- [THE PROBLEM]
The records that follow must be repeated exactly as they stand.

[Collection entries]

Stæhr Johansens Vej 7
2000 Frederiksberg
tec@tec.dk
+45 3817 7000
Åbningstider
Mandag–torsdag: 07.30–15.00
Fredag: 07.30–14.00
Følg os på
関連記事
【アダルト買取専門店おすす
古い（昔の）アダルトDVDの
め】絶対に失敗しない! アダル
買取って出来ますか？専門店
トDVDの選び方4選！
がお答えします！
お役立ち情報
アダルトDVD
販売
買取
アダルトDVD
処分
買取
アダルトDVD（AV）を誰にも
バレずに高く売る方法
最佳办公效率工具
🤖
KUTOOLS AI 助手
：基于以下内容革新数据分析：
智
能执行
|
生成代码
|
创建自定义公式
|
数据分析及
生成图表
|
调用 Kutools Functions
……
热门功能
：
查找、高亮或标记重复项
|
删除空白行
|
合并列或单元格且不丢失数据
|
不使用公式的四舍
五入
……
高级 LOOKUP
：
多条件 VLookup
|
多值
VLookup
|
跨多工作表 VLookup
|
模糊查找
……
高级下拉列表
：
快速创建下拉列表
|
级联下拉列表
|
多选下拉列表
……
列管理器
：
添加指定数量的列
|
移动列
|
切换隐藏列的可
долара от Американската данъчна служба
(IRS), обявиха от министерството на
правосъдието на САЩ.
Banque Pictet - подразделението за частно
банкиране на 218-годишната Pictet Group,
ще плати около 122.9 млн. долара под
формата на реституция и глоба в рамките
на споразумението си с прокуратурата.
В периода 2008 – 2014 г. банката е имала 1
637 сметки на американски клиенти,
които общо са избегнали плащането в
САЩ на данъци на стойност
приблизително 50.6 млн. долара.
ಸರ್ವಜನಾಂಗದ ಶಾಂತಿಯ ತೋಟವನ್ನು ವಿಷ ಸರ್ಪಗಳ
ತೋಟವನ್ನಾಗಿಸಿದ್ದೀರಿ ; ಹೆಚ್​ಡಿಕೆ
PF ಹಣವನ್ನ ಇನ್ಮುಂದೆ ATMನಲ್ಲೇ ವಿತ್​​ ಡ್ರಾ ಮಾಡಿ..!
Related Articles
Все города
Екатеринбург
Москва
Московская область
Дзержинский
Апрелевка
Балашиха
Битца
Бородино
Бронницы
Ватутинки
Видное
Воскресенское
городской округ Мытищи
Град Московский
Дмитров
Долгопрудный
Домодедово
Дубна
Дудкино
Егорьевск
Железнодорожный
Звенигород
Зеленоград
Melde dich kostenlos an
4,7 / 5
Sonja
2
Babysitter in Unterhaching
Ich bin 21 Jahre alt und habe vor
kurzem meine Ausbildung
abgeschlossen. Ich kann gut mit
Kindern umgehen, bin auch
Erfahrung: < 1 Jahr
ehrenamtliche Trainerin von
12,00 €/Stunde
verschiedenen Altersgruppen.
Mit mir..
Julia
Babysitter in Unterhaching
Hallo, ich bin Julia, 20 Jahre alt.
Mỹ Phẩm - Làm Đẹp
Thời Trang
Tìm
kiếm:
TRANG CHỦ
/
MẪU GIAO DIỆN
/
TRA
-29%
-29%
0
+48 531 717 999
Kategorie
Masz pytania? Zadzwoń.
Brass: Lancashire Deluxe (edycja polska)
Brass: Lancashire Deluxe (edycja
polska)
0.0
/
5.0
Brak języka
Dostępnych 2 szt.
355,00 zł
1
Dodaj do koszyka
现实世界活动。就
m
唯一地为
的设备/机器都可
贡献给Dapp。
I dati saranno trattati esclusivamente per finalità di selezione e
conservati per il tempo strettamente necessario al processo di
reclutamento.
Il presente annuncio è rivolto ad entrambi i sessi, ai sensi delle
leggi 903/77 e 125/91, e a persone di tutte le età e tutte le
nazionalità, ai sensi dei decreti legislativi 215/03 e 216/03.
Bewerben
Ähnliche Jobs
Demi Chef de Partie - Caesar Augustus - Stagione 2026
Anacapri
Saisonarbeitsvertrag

- [RESPONSE BELOW]
Stæhr Johansens Vej 7
2000 Frederiksberg
tec@tec.dk
+45 3817 7000
Åbningstider
Mandag–torsdag: 07.30–15.00
Fredag: 07.30–14.00
Følg os på
関連記事
【アダルト買取専門店おすす
古い（昔の）アダルトDVDの
め】絶対に失敗しない! アダル
買取って出来ますか？専門店
トDVDの選び方4選！
がお答えします！
お役立ち情報
アダルトDVD
販売
買取
アダルトDVD
処分
買取
アダルトDVD（AV）を誰にも
バレずに高く売る方法
最佳办公效率工具
🤖
KUTOOLS AI 助手
：基于以下内容革新数据分析：
智
能执行
|
生成代码
|
创建自定义公式
|
数据分析及
生成图表
|
调用 Kutools Functions
……
热门功能
：
查找、高亮或标记重复项
|
删除空白行
|
合并列或单元格且不丢失数据
|
不使用公式的四舍
五入
……
高级 LOOKUP
：
多条件 VLookup
|
多值
VLookup
|
跨多工作表 VLookup
|
模糊查找
……
高级下拉列表
：
快速创建下拉列表
|
级联下拉列表
|
多选下拉列表
……
列管理器
：
添加指定数量的列
|
移动列
|
切换隐藏列的可
долара от Американската данъчна служба
(IRS), обявиха от министерството на
правосъдието на САЩ.
Banque Pictet - подразделението за частно
банкиране на 218-годишната Pictet Group,
ще плати около 122.9 млн. долара под
формата на реституция и глоба в рамките
на споразумението си с прокуратурата.
В периода 2008 – 2014 г. банката е имала 1
637 сметки на американски клиенти,
които общо са избегнали плащането в
САЩ на данъци на стойност
приблизително 50.6 млн. долара.
ಸರ್ವಜನಾಂಗದ ಶಾಂತಿಯ ತೋಟವನ್ನು ವಿಷ ಸರ್ಪಗಳ
ತೋಟವನ್ನಾಗಿಸಿದ್ದೀರಿ ; ಹೆಚ್​ಡಿಕೆ
PF ಹಣವನ್ನ ಇನ್ಮುಂದೆ ATMನಲ್ಲೇ ವಿತ್​​ ಡ್ರಾ ಮಾಡಿ..!
Related Articles
Все города
Екатеринбург
Москва
Московская область
Дзержинский
Апрелевка
Балашиха
Битца
Бородино
Бронницы
Ватутинки
Видное
Воскресенское
городской округ Мытищи
Град Московский
Дмитров
Долгопрудный
Домодедово
Дубна
Дудкино
Егорьевск
Железнодорожный
Звенигород
Зеленоград
Melde dich kostenlos an
4,7 / 5
Sonja
2
Babysitter in Unterhaching
Ich bin 21 Jahre alt und habe vor
kurzem meine Ausbildung
abgeschlossen. Ich kann gut mit
Kindern umgehen, bin auch
Erfahrung: < 1 Jahr
ehrenamtliche Trainerin von
12,00 €/Stunde
verschiedenen Altersgruppen.
Mit mir..
Julia
Babysitter in Unterhaching
Hallo, ich bin Julia, 20 Jahre alt.
Mỹ Phẩm - Làm Đẹp
Thời Trang
Tìm
kiếm:
TRANG CHỦ
/
MẪU GIAO DIỆN
/
TRA
-29%
-29%
0
+48 531 717 999
Kategorie
Masz pytania? Zadzwoń.
Brass: Lancashire Deluxe (edycja polska)
Brass: Lancashire Deluxe (edycja
polska)
0.0
/
5.0
Brak języka
Dostępnych 2 szt.
355,00 zł
1
Dodaj do koszyka
现实世界活动。就
m
唯一地为
的设备/机器都可
贡献给Dapp。
I dati saranno trattati esclusivamente per finalità di selezione e
conservati per il tempo strettamente necessario al processo di
reclutamento.
Il presente annuncio è rivolto ad entrambi i sessi, ai sensi delle
leggi 903/77 e 125/91, e a persone di tutte le età e tutte le
nazionalità, ai sensi dei decreti legislativi 215/03 e 216/03.
Bewerben
Ähnliche Jobs
Demi Chef de Partie - Caesar Augustus - Stagione 2026
Anacapri
Saisonarbeitsvertrag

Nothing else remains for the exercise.